Il est par conséquent étrange que Blue Rose, le revolver à double barillet de Nero, fasse un peu toc par rapport à l’arme équivalente qu’avait Dante. Ici, l’accent est surtout mis sur l’attaque «Devil Bringer» de Nero qui permet de projeter un bras spectral devant lui. Non seulement il peut soulever en l’air les ennemis (et les fracasser au sol), mais il peut aussi l’utiliser pour propulser Nero à grande vitesse, même si cette possibilité est réservée à quelques zones prédéterminées où l’on peut s’accrocher à des formes bleues scintillantes. Autre nouveauté, le système «Exceed» : c'est-à-dire la capacité de booster son épée «Red Queen», de la charger à bloc trois fois et de délivrer un coup puissant de son fer rougi à blanc, si ce n’est que malgré beaucoup de tentatives, la frénésie des combats m’a trop souvent empêché de pouvoir la charger pour bien gérer cela. L’utilité de ce pouvoir est donc à relativiser.
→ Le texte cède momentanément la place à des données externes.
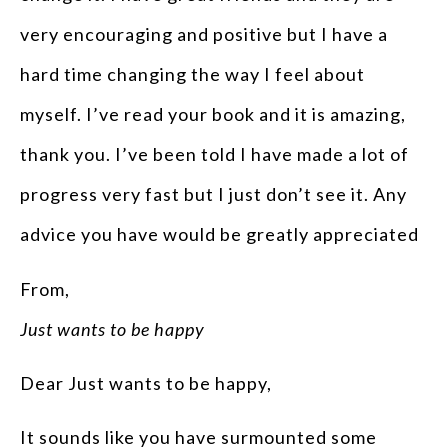
very encouraging and positive but I have a
hard time changing the way I feel about
myself. I’ve read your book and it is amazing,
thank you. I’ve been told I have made a lot of
progress very fast but I just don’t see it. Any
advice you have would be greatly appreciated
From,
Just wants to be happy
Dear Just wants to be happy,
It sounds like you have surmounted some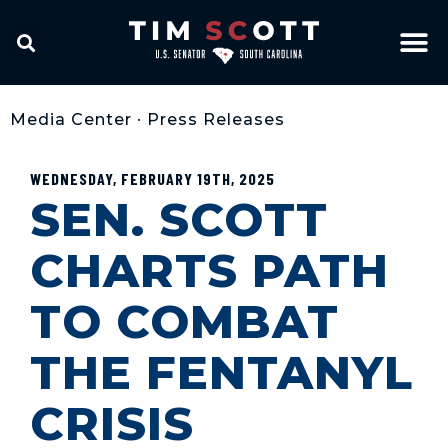
Media Center
•
Press Releases
WEDNESDAY, FEBRUARY 19TH, 2025
SEN. SCOTT
CHARTS PATH
TO COMBAT
THE FENTANYL
CRISIS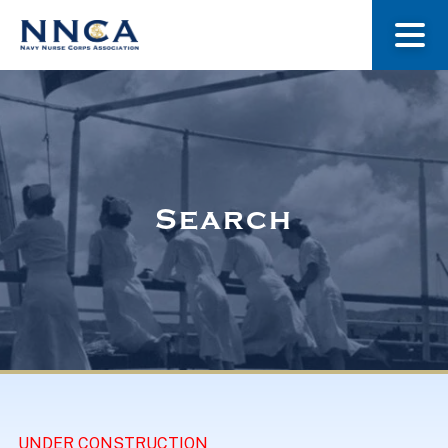
About Us
Our Stories
Search
Museum
Navy Nurses Recognized
Get Involved
UNDER CONSTRUCTION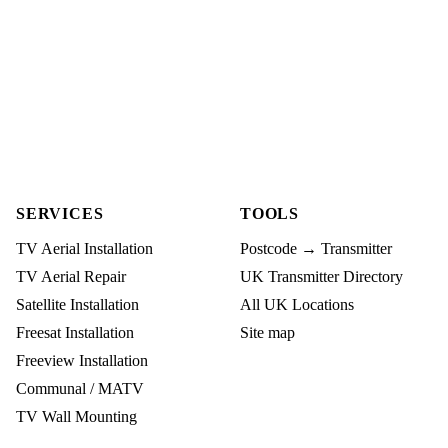
SERVICES
TOOLS
TV Aerial Installation
Postcode → Transmitter
TV Aerial Repair
UK Transmitter Directory
Satellite Installation
All UK Locations
Freesat Installation
Site map
Freeview Installation
Communal / MATV
TV Wall Mounting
Une bien meilleur idée consiste à frapper de taille avec sa «Red Queen» non chargée et d’utiliser la capacité de «Devil Bringer», pour s’accrocher et varier les attaques en fonction du type d’ennemi que l’on a en face de soi. Avec certains ennemis aériens, il faut d’abord déployer «Devil Bringer» pour s’en saisir et leur taper dessus furieusement quand ils sont au sol. Avec d’autres, il faudra peut-être sauter d’abord, s’accrocher à l’ennemi, puis exécuter un combo dans les airs, avant par exemple de les finir dans un déchaînement de coups d’épées une fois au sol. Si l’on a accumulé assez de magie, on peut accéder au «Devil Trigger», qui rend Nero plus rapide et surpuissant pour une courte période, ce qui peut s’avérer un moyen efficace de drainer rapidement la santé de l’ennemi. C’est comme toujours gratifiant dès que l’on a pris de l’assurance dans l’exécution des différents mouvements. L’accent plus fortement mis sur le combat aérien, les nouvelles armes, le système d’évolution différent et des ennemis originaux donnent un tour nouveau aux combats, même si leur aspect répétitif douche assez rapidement l’excitation initiale.